▶ [WHAT YOU HAVE TO DO] Although the records contain pictures, only their text should be repeated, exactly as it stands.

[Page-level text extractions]
>>>

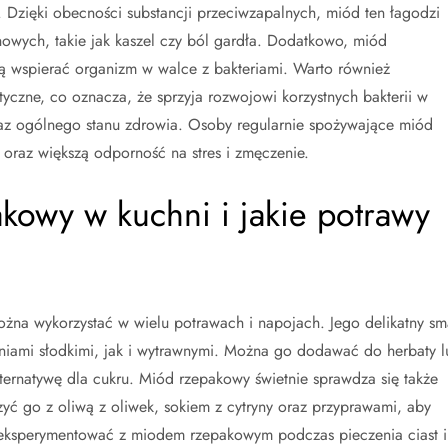
 Dzięki obecności substancji przeciwzapalnych, miód ten łagodzi
owych, takie jak kaszel czy ból gardła. Dodatkowo, miód
gą wspierać organizm w walce z bakteriami. Warto również
yczne, co oznacza, że sprzyja rozwojowi korzystnych bakterii w
oraz ogólnego stanu zdrowia. Osoby regularnie spożywające miód
az większą odporność na stres i zmęczenie.
kowy w kuchni i jakie potrawy
ożna wykorzystać w wielu potrawach i napojach. Jego delikatny sm
niami słodkimi, jak i wytrawnymi. Można go dodawać do herbaty l
lternatywę dla cukru. Miód rzepakowy świetnie sprawdza się także
yć go z oliwą z oliwek, sokiem z cytryny oraz przyprawami, aby
ż eksperymentować z miodem rzepakowym podczas pieczenia ciast i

<<<

▶ [TASK OUTPUT]
 Dzięki obecności substancji przeciwzapalnych, miód ten łagodzi
owych, takie jak kaszel czy ból gardła. Dodatkowo, miód
gą wspierać organizm w walce z bakteriami. Warto również
yczne, co oznacza, że sprzyja rozwojowi korzystnych bakterii w
oraz ogólnego stanu zdrowia. Osoby regularnie spożywające miód
az większą odporność na stres i zmęczenie.
kowy w kuchni i jakie potrawy
ożna wykorzystać w wielu potrawach i napojach. Jego delikatny sm
niami słodkimi, jak i wytrawnymi. Można go dodawać do herbaty l
lternatywę dla cukru. Miód rzepakowy świetnie sprawdza się także
yć go z oliwą z oliwek, sokiem z cytryny oraz przyprawami, aby
ż eksperymentować z miodem rzepakowym podczas pieczenia ciast i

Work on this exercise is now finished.